Fidelity International’s core investment view remains defensive. Nonetheless, in an environment where attractive investment options appear scarce, pockets of opportunity and higher hopes for 2023 could be found in Asia.

Taosha Wang, Portfolio Manager, Multi Asset at Fidelity International, comments: “In a number of ways, Asia will be on a different path this winter. The region’s key economies serve as a useful diversifier that is insulated to a degree from the struggles facing Europe, with less inflationary headwinds.
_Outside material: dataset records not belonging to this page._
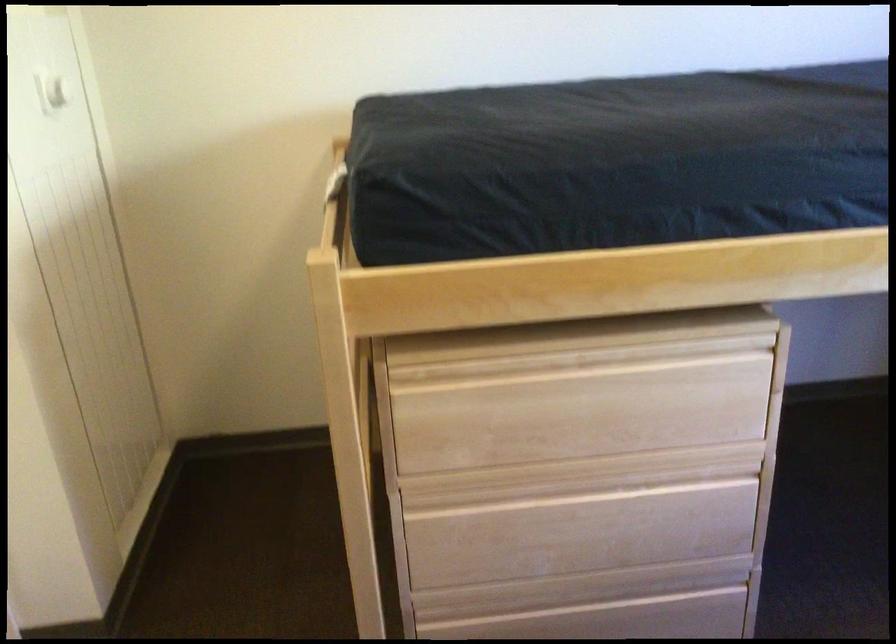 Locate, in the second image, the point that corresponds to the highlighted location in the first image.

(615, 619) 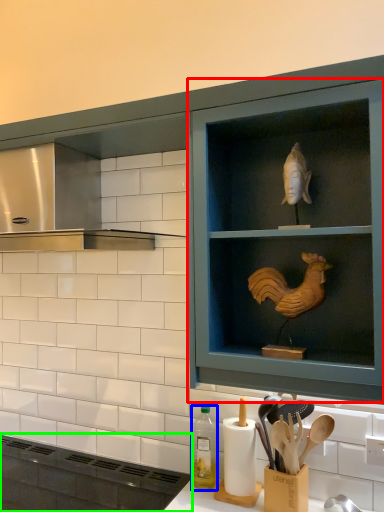 Question: Estimate the real-world distances between objects in this image. Which object is farther from shelf (highlighted by a red box), bottle (highlighted by a blue box) or appliance (highlighted by a green box)?

Choices:
 (A) bottle
 (B) appliance

Answer: (B) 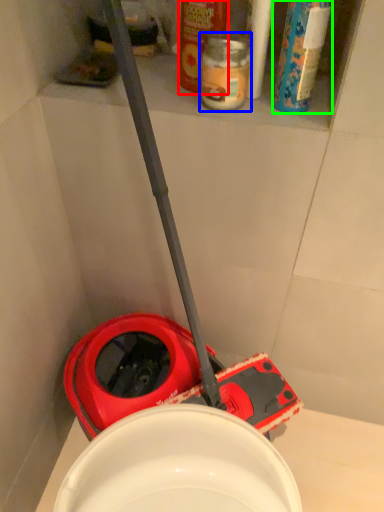 Question: Which object is positioned farthest from cleaning product (highlighted by a red box)? Select from bottle (highlighted by a blue box) and cleaning product (highlighted by a green box).

Choices:
 (A) bottle
 (B) cleaning product

Answer: (B) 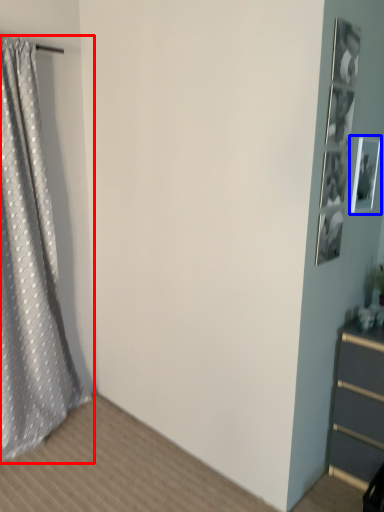 Question: Which of the following is the farthest to the observer, curtain (highlighted by a red box) or picture frame (highlighted by a blue box)?

Choices:
 (A) curtain
 (B) picture frame

Answer: (B)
This implies more headroom for growth-oriented policies in the region, which differs from many other parts of the world where high inflation is forcing central banks to tighten financial conditions.
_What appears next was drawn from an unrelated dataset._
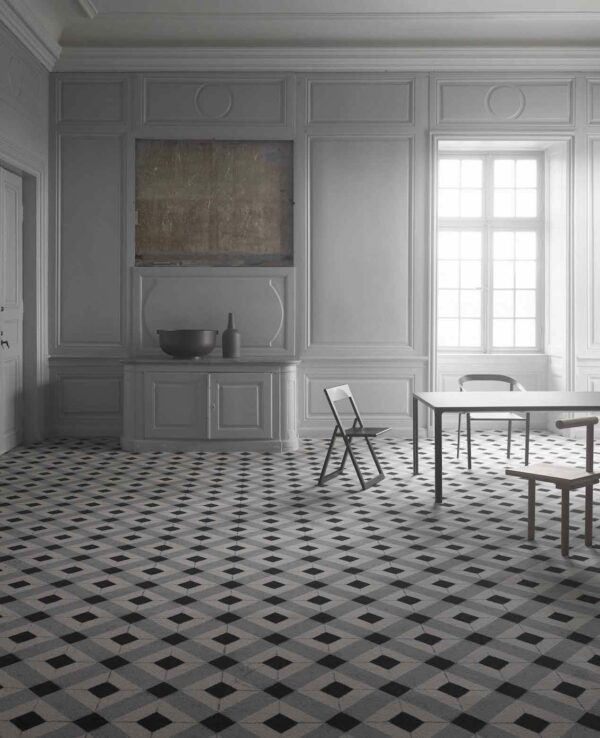 Locate an element on the screen. This screenshot has height=738, width=600. cabinet door is located at coordinates (241, 393), (174, 415). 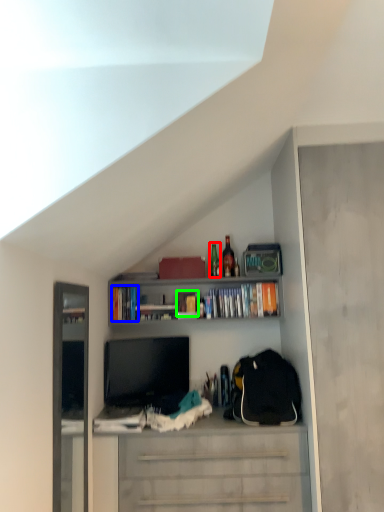 Question: Estimate the real-world distances between objects in this image. Which object is closer to bottle (highlighted by a red box), book (highlighted by a blue box) or book (highlighted by a green box)?

Choices:
 (A) book
 (B) book

Answer: (B) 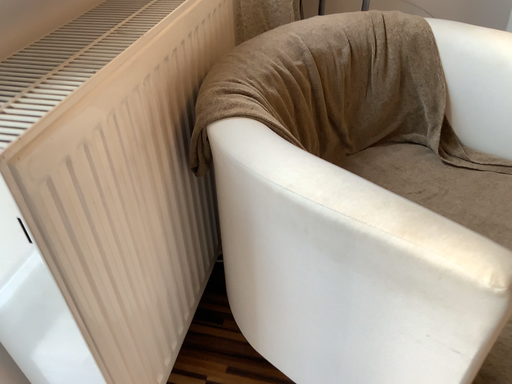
“Additionally, the 20th Party Congress in China could herald more policy certainty heading into 2023 and increased assertiveness in government stimulus. China has already eased various property policies in response to a soft housing market. That said, overhangs from zero-Covid policy in China, FX volatility due to dollar strength, and uncertainties related to the Bank of Japan’s (BoJ) yield curve control regime still warrant some caution. But overall, we are turning more positive on Asia.

“Overall, we remain defensive. With a tighter monetary policy required to combat inflation, we expect further weakness in risk assets. With growth slowing and real yields surging, we are conservatively positioned with an overweight to cash. Within equities, we prefer US equities to Europe, as Europe faces a uniquely negative economic outlook driven by energy prices. Nonetheless, we continue to identify thematic investment opportunities that can withstand the fluctuation in economic cycles. Renewables is an interesting example where we are seeing a long-term sustainable growth theme intersect with near-term demand from the ongoing inflation energy crisis.”